Nel 1942 aderisce al movimento antinovecentista “Corrente”. Antifascista, partecipa tra il 1944 e il 1945 alla Resistenza e nel 1946, a Milano, è tra i firmatari del manifesto “Oltre Guernica”. Nello stesso anno a Venezia è tra i fondatori della “Nuova Secessione Italiana” poi “Fronte Nuovo delle Arti”.

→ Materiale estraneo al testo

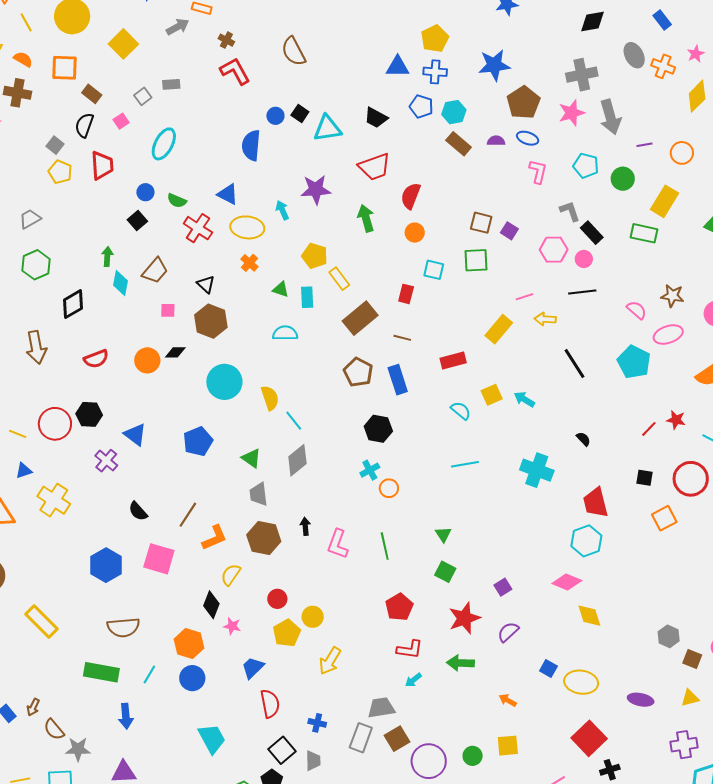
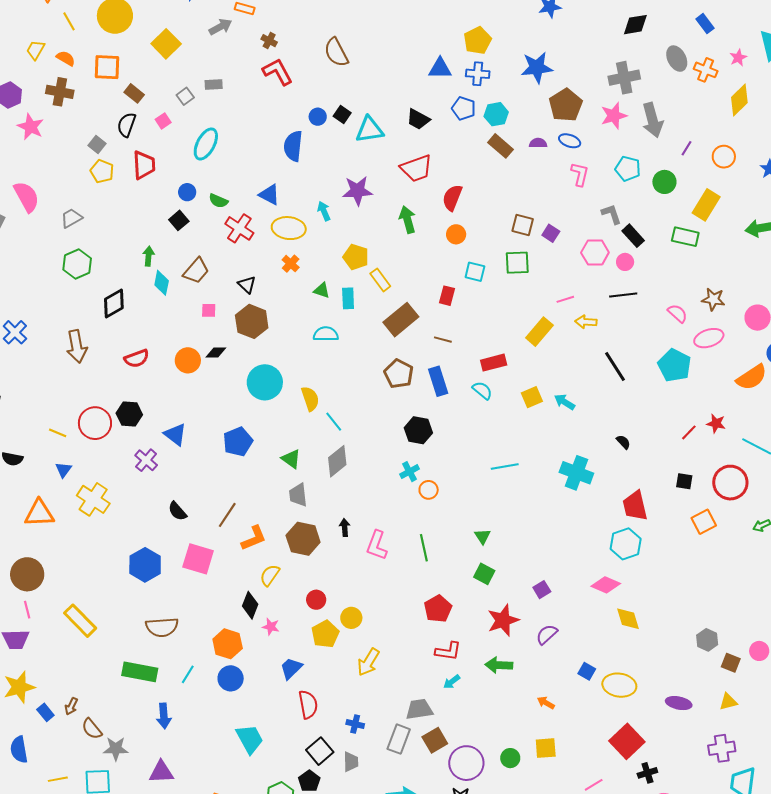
purple line: (645, 145) -> (687, 148), turned -49
cyan semicircle: (461, 411) -> (482, 390), moved
blue triangle: (24, 471) -> (63, 470), turned -36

Nel 1948 partecipa alla sua prima Biennale di Venezia, manifestazione che lo vedrà spesso protagonista: nel 1952 gli viene dedicata una sala personale, nel 1960 riceve il Gran Premio per la pittura, nel 1997 riceve il prestigioso Leone d’Oro alla carriera. All’inizio degli anni cinquanta realizza i suoi celebri cicli di opere: Scontro di situazioni, Ciclo della Protesta, Cicli della Natura.

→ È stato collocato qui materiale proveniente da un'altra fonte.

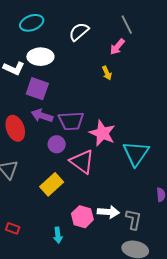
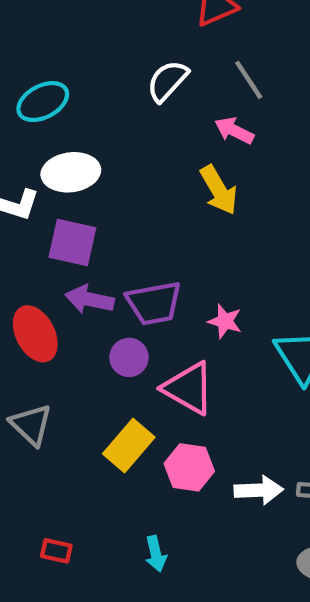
white semicircle: (79, 32) -> (167, 81), moved
pink arrow: (117, 47) -> (234, 131), turned 84
yellow arrow: (107, 73) -> (219, 190), size x1.6
pink star: (102, 133) -> (225, 321), size x0.6
pink hexagon: (82, 217) -> (189, 467), moved

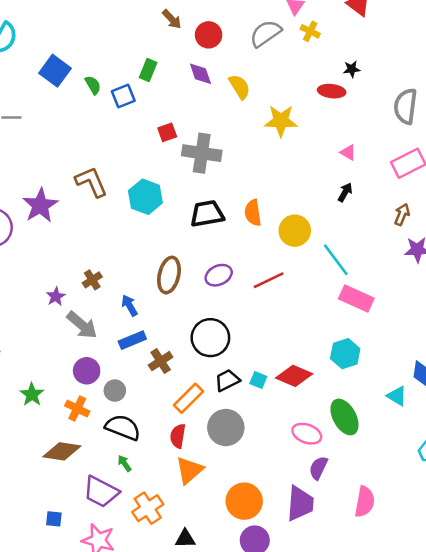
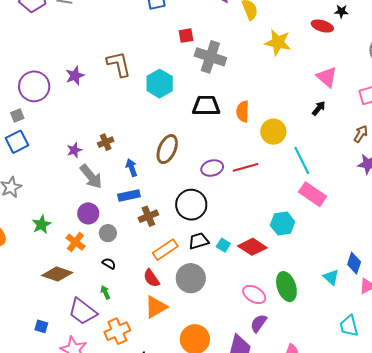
pink triangle: (348, 152) -> (327, 77), size x1.6
purple star: (40, 205) -> (75, 76), size x0.7
purple ellipse: (219, 275) -> (212, 168), moved
cyan hexagon: (345, 354) -> (283, 224), moved
black semicircle: (123, 427) -> (109, 264), size x0.5
red semicircle: (178, 436) -> (151, 278), turned -54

Nel 1954, alla II Biennale di San Paolo, vince un premio che gli permetterà di trascorrere tre mesi in Brasile la cui estrema e difficile realtà lo colpirà profondamente.
Nel 1961 realizza al Teatro La Fenice le scenografie e i costumi per Intolleranza ‘60 di Luigi Nono con il quale collaborerà anche nel 1984 al Prometeo.

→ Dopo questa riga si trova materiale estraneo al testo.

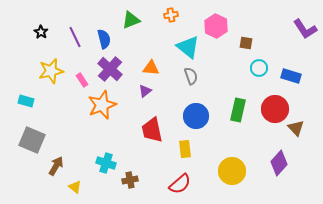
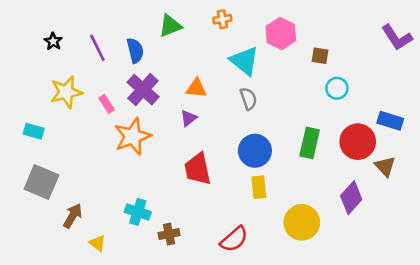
blue rectangle: (291, 76) -> (390, 121), moved
yellow rectangle: (185, 149) -> (259, 187), moved
purple diamond: (279, 163) -> (351, 198), moved

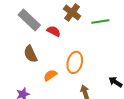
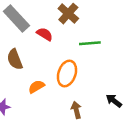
green line: (100, 22) -> (90, 43), moved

Dal 1961 lavora ai Plurimi, prima quelli veneziani poi quelli realizzati a Berlino tra il 1963 e il 1964 tra cui i sette dell’Absurdes Berliner Tagebuch ‘64 presenti alla Documenta di Kassel nel 1964 dove ha esposto anche in numeose altre edizioni.
Dal 1965 al 1967 lavora allo Spazio/Plurimo/Luce per l’EXPO di Montreal.
Svolge un’intensa attività didattica nelle Università americane e poi alla Sommerakademie di Salisburgo e all’Accademia di Venezia.
La sua carriera artistica è caratterizzata da una costante volontà di ricerca e forza innovatrice. Negli anni settanta realizza i Plurimi/Binari dei cicli Lacerazione e i Carnevali e negli anni ottanta i grandi cicli di “teleri” fino ai Dischi, Tondi, Oltre e …in continuum. Tra le ultime mostre personali di rilievo, la grande antologica al Castello di Rivoli nel 1998 e, dopo la sua scomparsa nel 2006, alla Galleria Nazionale d’Arte Moderna di Roma e alla Berlinische Galerie di Berlino.
La pittura di Vedova non si accontenta dell’occhio, ma vuole anche la palpebra. Non c’è visione intensa e abbagliante che non richieda l’oscurità più profonda. Il nero di Vedova, la sua presenza costante come disegno, contorno, macchia, griglia, scrittura, morsura, segno, groviglio, segnale, sgocciolatura. Il nero è questa palpebra, questa profondità che si sporge oltre se stessa per superarsi, per ritrovare poi i rossi, i gialli, i blu, i bianchi.
Una pittura che non termina, che non comincia, che si muove sulla tensione degli sguardi, ma anche dietro ad essi.